Patent applications must be kept confidential. Approved patents, however, are freely open to the public (unless they are under a secrecy order).
There are 3 major types of patent status. These include pending applications, abandoned applications, and issued patents. 37 C.F.R. 1.14 discusses the rules regarding the confidentiality of an application’s status.
In addition, 37 C.F.R. 1.14 covers the confidentiality of patent applications in regards to instances when application status may be revealed to private parties within the public. 35 U.S.C. 122 states the specific times when patent related documents will be published by the PTO.
This section discusses exactly what status information is limited to. A requester seeking status information regarding an application should check the information on PAIR and FIU. In addition, this section outlines who is entitled to status information on non published, pending or abandoned applications.
37 C.F.R. 1.11 discusses the rights the public has to inspect files (such as patents and certain types of applications). This section outlines the exact documents accessible to the public. It includes a brief discussion on accessing image file wrapper (IFW) applications, access to published U.S. patent applications, unpublished abandoned and pending applications that are identified, and access where part of an application is incorporated by reference in a U.S. patent application publication or a U.S. patent.
In addition, this section covers petitions for access by third parties, access where a patent relies on the filing date of an earlier but still pending application, access to provisional applications, access to applications involved in interferences or trials through the Patent Trial and Appeal Board, defensive publications, reissue applications, and requests for reexamination.
This section discusses who has the authority to grant access to applications. The authority to grant access is different for applications filed before and after September 16, 2012. This section also discusses who may access patent applications (both provisional and nonprovisional) and Board records.
This section discusses the rights of an assignee of the entire or partial interest. Both are entitled the right to inspect the application.
This section discusses accessibility in published international applications. 37 CFR 1.14(g) applies to international applications having an international filing date on or after November 29, 2000.
Applications are screened upon receipt in the USPTO for subject matter that, if disclosed, might impact national security. All applications are required to be cleared from secrecy review before forwarding to issue.
It is possible for patent applications to contain issues sensitive to national security. If an application is found to contain issues that could threaten national security, the PTO will place a secrecy order on it. The application will not be published or allowed to issue until the secrecy order is removed.

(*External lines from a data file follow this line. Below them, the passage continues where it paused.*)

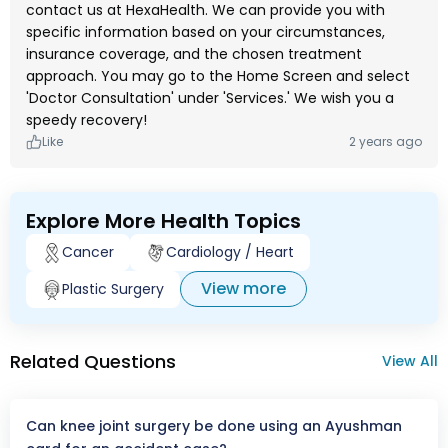
contact us at HexaHealth. We can provide you with
specific information based on your circumstances,
insurance coverage, and the chosen treatment
approach. You may go to the Home Screen and select
'Doctor Consultation' under 'Services.' We wish you a
speedy recovery!
Like
2 years ago
Explore More Health Topics
Cancer
Cardiology / Heart
View more
Plastic Surgery
Related Questions
View All
Can knee joint surgery be done using an Ayushman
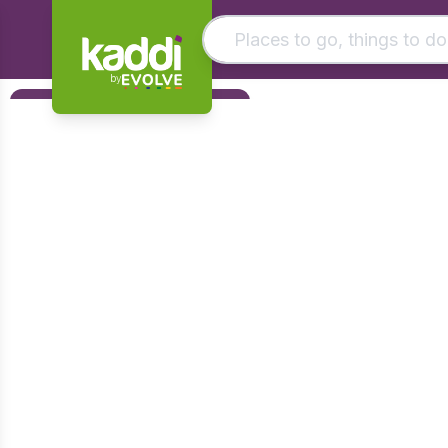
by
Matching results
Filters
Other searches
Foundation
- See all results
Early Years
KS1
KS2
KS3
KS4
Post 16
Art & Design
Citizenship
Computing
Design & Technology
English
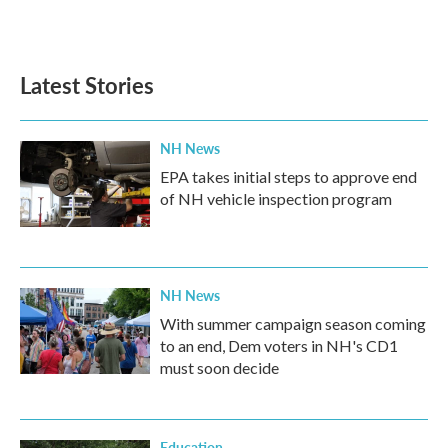
Latest Stories
NH News
EPA takes initial steps to approve end
of NH vehicle inspection program
NH News
With summer campaign season coming
to an end, Dem voters in NH's CD1
must soon decide
Education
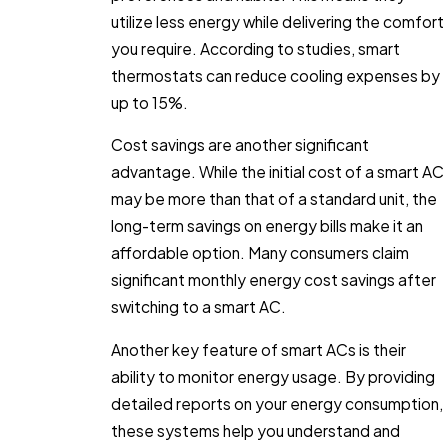
utilize less energy while delivering the comfort
you require. According to studies, smart
thermostats can reduce cooling expenses by
up to 15%.
Cost savings are another significant
advantage. While the initial cost of a smart AC
may be more than that of a standard unit, the
long-term savings on energy bills make it an
affordable option. Many consumers claim
significant monthly energy cost savings after
switching to a smart AC.
Another key feature of smart ACs is their
ability to monitor energy usage. By providing
detailed reports on your energy consumption,
these systems help you understand and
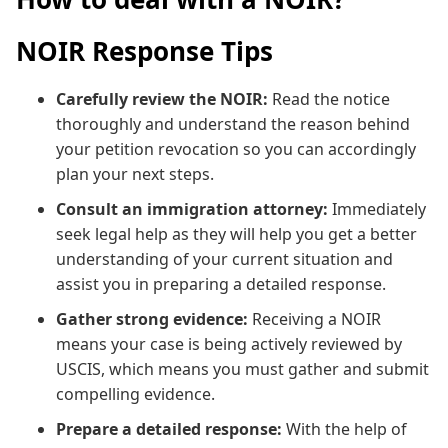
NOIR Response Tips
Carefully review the NOIR:
Read the notice
thoroughly and understand the reason behind
your petition revocation so you can accordingly
plan your next steps.
Consult an immigration attorney:
Immediately
seek legal help as they will help you get a better
understanding of your current situation and
assist you in preparing a detailed response.
Gather strong evidence:
Receiving a NOIR
means your case is being actively reviewed by
USCIS, which means you must gather and submit
compelling evidence.
Prepare a detailed response:
With the help of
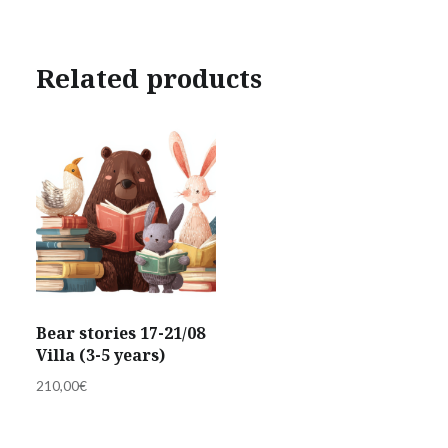
Related products
Bear stories 17-21/08
Villa (3-5 years)
210,00
€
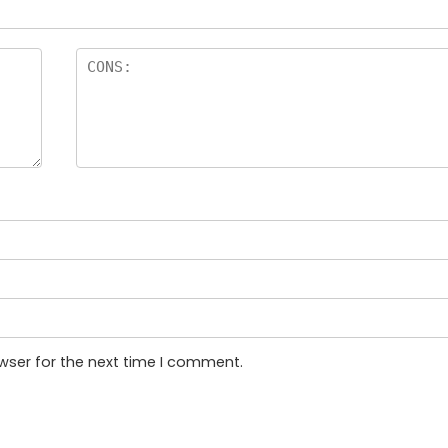
wser for the next time I comment.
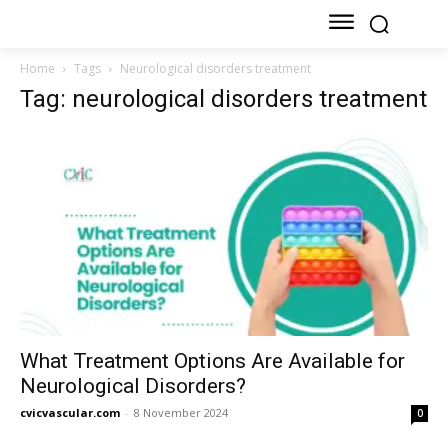
Home
Tags
Neurological disorders treatment
Tag: neurological disorders treatment
What Treatment Options Are Available for
Neurological Disorders?
cvicvascular.com
-
8 November 2024
0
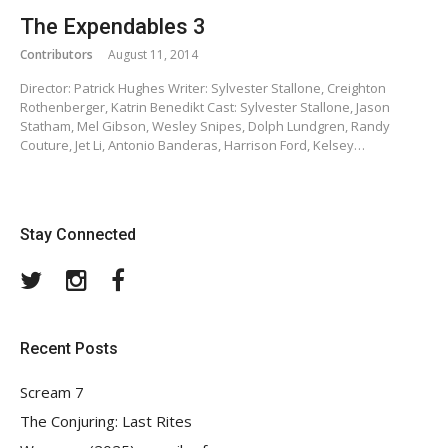
The Expendables 3
Contributors
August 11, 2014
Director: Patrick Hughes Writer: Sylvester Stallone, Creighton
Rothenberger, Katrin Benedikt Cast: Sylvester Stallone, Jason
Statham, Mel Gibson, Wesley Snipes, Dolph Lundgren, Randy
Couture, Jet Li, Antonio Banderas, Harrison Ford, Kelsey…
Stay Connected
Twitter
Instagram
Facebook
Recent Posts
Scream 7
The Conjuring: Last Rites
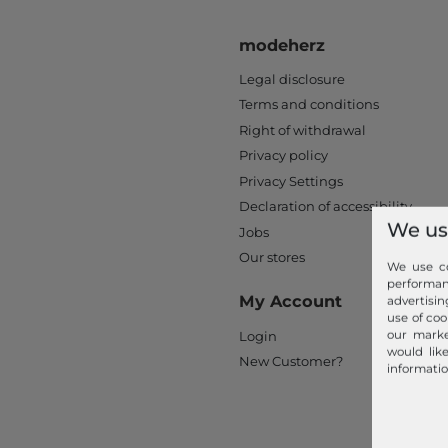
modeherz
Legal disclosure
Terms and conditions
Right of withdrawal
Privacy policy
Privacy Settings
Declaration of accessibility
We us
Jobs
Our stores
We use co
performa
My Account
advertisin
use of coo
our marke
Login
would lik
New Customer?
informatio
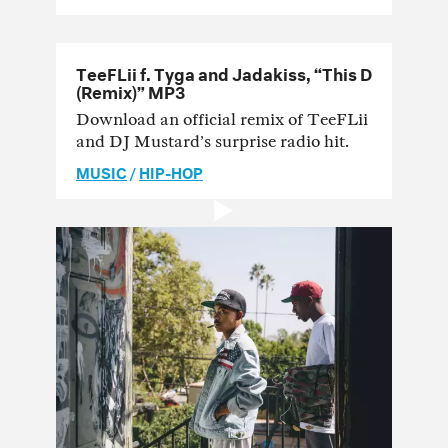
TeeFLii f. Tyga and Jadakiss, “This D
(Remix)” MP3
Download an official remix of TeeFLii
and DJ Mustard’s surprise radio hit.
MUSIC
/
HIP-HOP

This section covers both expedited foreign filing licenses and retroactive licenses. Essentially, if an inventor files a patent application in the U.S., he or she may not file the same application in a foreign country prior to the passing of six months without first obtaining a foreign filing license. If the inventor files in a foreign country before the 6 month waiting period has passed without getting a license first, he or she must immediately file for a retroactive license.
No patents for nuclear material or atomic energy will be issued except under special circumstances along with a statement filed with the application or sent in within 30 days after requested by the Director of the USPTO.